I need to move data from one database to another, and since I don't have SSIS I'm doing this ETL with T-SQL scripts.

One of the source tables contains invoice details, and features a column that contains the number of units invoiced per size (it's clothing); as I transfer the data over to my database, I'm normalizing this information.
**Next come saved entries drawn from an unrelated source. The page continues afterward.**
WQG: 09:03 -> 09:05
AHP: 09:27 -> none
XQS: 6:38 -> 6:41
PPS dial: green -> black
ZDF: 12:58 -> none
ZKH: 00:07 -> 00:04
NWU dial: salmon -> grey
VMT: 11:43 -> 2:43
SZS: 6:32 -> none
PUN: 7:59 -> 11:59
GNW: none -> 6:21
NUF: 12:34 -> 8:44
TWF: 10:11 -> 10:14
The query works fine, the execution plan looks exactly as I expected, doesn't recommend adding any indexes, ...but it takes about 10 minutes to process.

The source table Staging.dbo.[SourceTable] contains about 780K rows; the query inserts 1.5M rows into the destination table [DestinationDatabase].dbo.InvoiceDetailSizes.
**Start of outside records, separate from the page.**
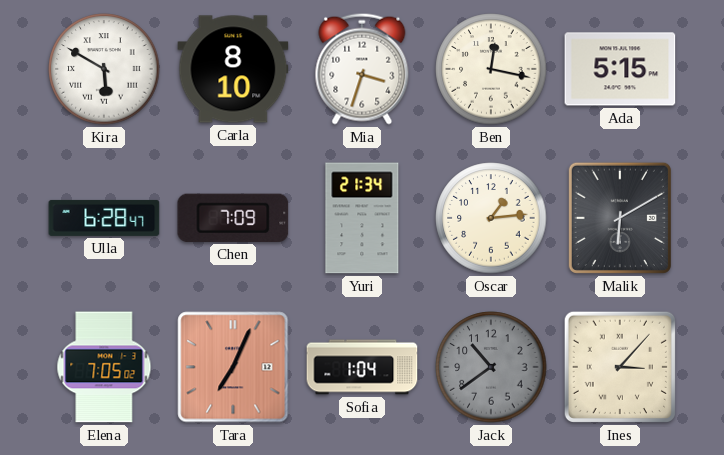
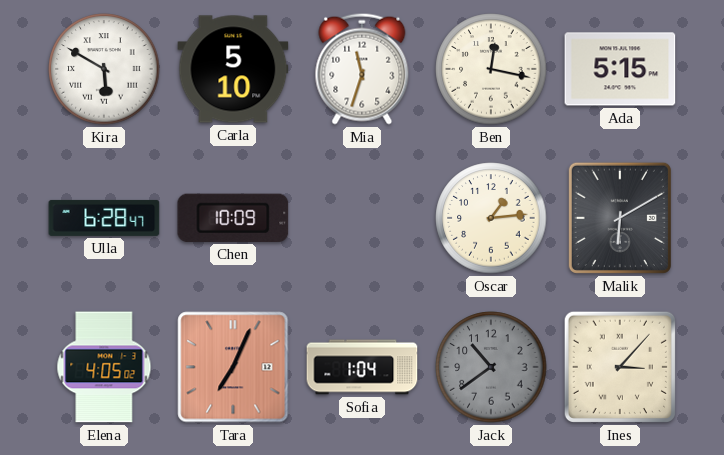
Carla: 8:10 -> 5:10
Mia: 3:33 -> 11:33
Chen: 7:09 -> 10:09
Yuri: 21:34 -> none
Elena: 7:05 -> 4:05
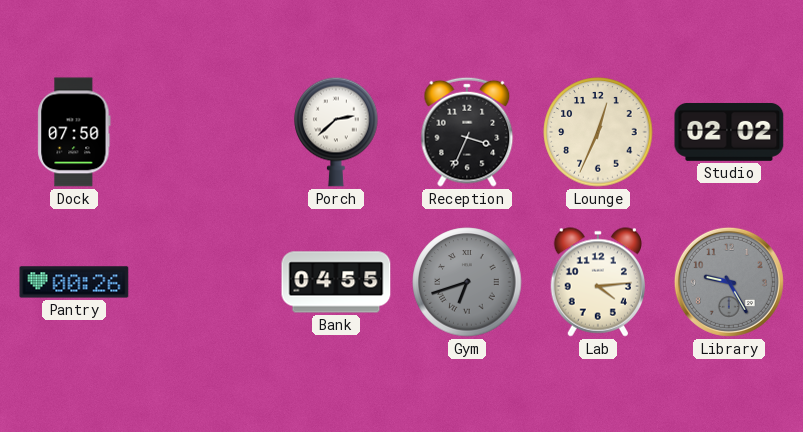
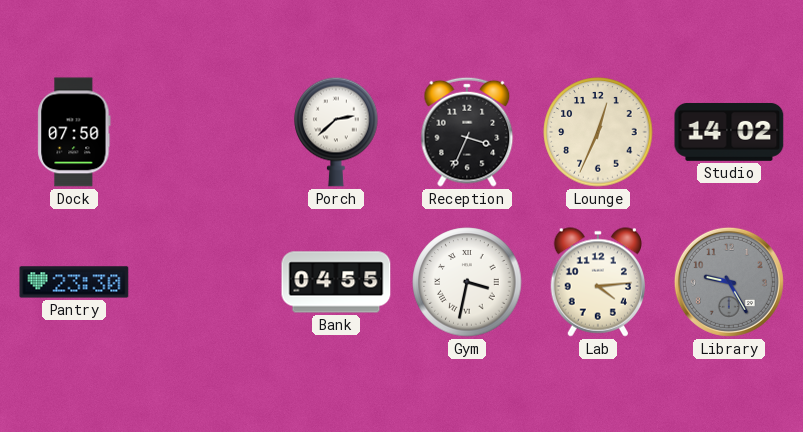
Studio: 02:02 -> 14:02
Pantry: 00:26 -> 23:30
Gym: 6:42 -> 3:32
Gym dial: grey -> white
The query is scheduled to run daily, as part of an overnight process - the 10 minutes don't really matter, but still I want to be sure everything is as efficient as it can be.

with cteSizedInvoices (
 InvoiceNumber, InvoiceLine, SizeRangeCode, UnitsPerSize
)
as (select
 src.f2,
 cast(src.f5 as int),
 src.f23,
 src.f19
 from Staging.dbo.[SourceTable] src
 where src.f1 = '01'
)
--insert into [DestinationDatabase].dbo.InvoiceDetailSizes (InvoiceDetailId, SizeId, Units, DateInserted)
select
 detail.Id InvoiceDetailId,
 sz.Id SizeId,
 buckets.Units,
 getdate()
from
 cteSizedInvoices src
 inner join [DestinationDatabase].dbo.InvoiceHeaders header on src.InvoiceNumber = header.Number
 inner join [DestinationDatabase].dbo.InvoiceDetails detail on src.InvoiceLine = detail.LineNumber
 and detail.InvoiceHeaderId = header.Id
 inner join [DestinationDatabase].dbo.SizeRanges ranges on src.SizeRangeCode = ranges.Code
 cross apply (select id SizeIndex, cast(item as int) Units from [DestinationDatabase].dbo.BucketString(src.UnitsPerSize, 5, 1, 1)) buckets
 inner join [DestinationDatabase].dbo.Sizes sz on buckets.SizeIndex = sz.SizeRangeIndex
 and sz.SizeRangeId = ranges.Id
 left join [DestinationDatabase].dbo.InvoiceDetailSizes dst
 on detail.Id = dst.InvoiceDetailId
 and sz.Id = dst.SizeId
where 
 buckets.Units <> 0
 and dst.id is null;

Here is the BucketString table-valued function that I'm using - it's adapted from this Stack Overflow answer, modified so that I could specify an "offset", because my data doesn't start at position 1:

create function [dbo].[BucketString] (
 @values varchar(max),
 @bucketSize int,
 @bufferSize int = 1,
 @offset int = 0)
returns @result table (id int, item varchar(max))
begin
 with buckets as
 ( 
 select 1 id
 union all
 select t.id + 1
 from buckets t
 where id = t.id 
 and t.id < len(@values)/(@bucketSize+@bufferSize)+1
 )
 insert into @result
 select 
 id, 
 substring(@values, @offset + ((id - 1) * (@bucketSize + @bufferSize) + (case when @bufferSize-1 = 0 then @bufferSize else @bufferSize-(@bufferSize-1) end)), @bucketSize) string
 from buckets 
 option (maxrecursion 0)
 return;
end

The query will not insert anything if the data already exists in the destination table, but in order to find out if it exists, I need to run the whole thing, so whether I'm inserting 1.5M rows, or 0, it's still ~10 minutes.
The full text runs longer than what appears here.